Intermittent dns errors with knot resolver without forwarding

elodg · May 27, 2020, 7:23pm

Hi,
Ever since I disabled forwarding and been relying on recursive resolution I have been getting intermittent DNS errors in the browser which disappears on the second try. I am suspecting a timeout, but don’t know how to solve it. I managed to connect to kresd and enable verbose. The log is from a single attempt at visiting bbc.com: https://pastebin.com/YqiGXvYD
Any help on what to look for is appreciated.

vcunat · May 27, 2020, 7:40pm

In the log lots of “delays” are caused by sending over IPv6 but not getting any reply (probably because your IPv6 does not work at all). This should normally be detected around one minute after resolver restart/reconfiguration with getting

net.ipv6 = false

into the log. (I’m not certain if it’s shown in the log even in non-verbose mode.)

On a cold cache the whole query is quite complicated to solve, so the extra delays on many of the steps lead to your DNS client losing patience when waiting for the answer.

elodg · May 28, 2020, 1:35pm

Thanks, I disabled ipv6 resolving in my configuration. Queries are faster to resolve which makes me think ipv6 unavailability wasn’t automatically detected before. I will keep a close eye on dns failures.

vcunat · May 28, 2020, 3:12pm

For completeness, which Turris OS version have you been using?

elodg · May 28, 2020, 6:15pm

TurrisOS 4.0.5.

This line has been added to meet the 20 chars minimum limit.

elodg · July 4, 2020, 12:45pm

Revisiting the issue, I am on TurrisOS 5.0.2 now. I am still getting intermittent timeouts for queries. I ran namebench with Firefox as the data source, limited to 250 queries. 2 out of 250 timed out at 3500ms. Both when queried from the console afterwards returned a valid cached response. The names are: wiki.bash-hackers.org and www.compexshop.com.
How can I debug this further?

root@turris:~# cat /tmp/kresd.config
–Automatically generated file; DO NOT EDIT
modules = {
‘hints > iterate’
, ‘policy’
, ‘stats’
, predict = {
window = 30 – 30 minutes sampling window
, period = 24*(60/30) – track last 24 hours
}
}
hints.use_nodata(true)
hints.config(‘/tmp/kresd/hints.tmp’)
trust_anchors.remove(‘.’)
trust_anchors.add_file(‘/etc/root.keys’, true)
net.bufsize(4096)
net.ipv4=true
net.ipv6=true
cache.open(20*MB)

— Included custom configuration file from: —
— /etc/kresd/custom.conf
–log DNSSEC failures
modules.load(‘bogus_log’)
–our wan does not have ipv6
net.ipv6=false
–recursive resolver might need a bigger cache
cache.size=100*MB

vcunat · July 5, 2020, 9:42am

Yes, these names can sometimes take longer time to resolve – e.g. around four seconds for me on completely empty cache (a bit unrealistic as common TLDs typically are in cache) – and the bench client probably gives up the first attempt before then. (In that case kresd continues resolving, so client retries should get it faster, often immediately from cache.)

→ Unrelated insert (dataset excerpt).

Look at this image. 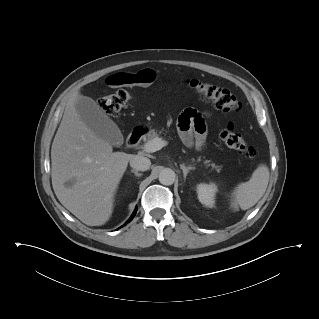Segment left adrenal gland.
<instances>
[{"label": "left adrenal gland", "instance_id": "1", "mask_svg": "<svg viewBox=\"0 0 319 319\" xmlns=\"http://www.w3.org/2000/svg\"><path fill=\"white\" fill-rule=\"evenodd\" d=\"M180 168H181L182 171H183L184 180L186 179V176L188 175L189 171L195 169L194 166H188V167H186L184 164H181V165H180Z\"/></svg>", "mask_w": 319, "mask_h": 319}]
</instances>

For the first domain, half of authoritative server IPv4s don’t react at all, and it’s two thirds (!) for the second one… so they don’t make this easy at all. Also the nameservers aren’t glued, so just finding their IPs takes additional round-trips. Still, we do want kresd to perform better in these half-broken cases even without retransmitting too aggressively, and there is work underway.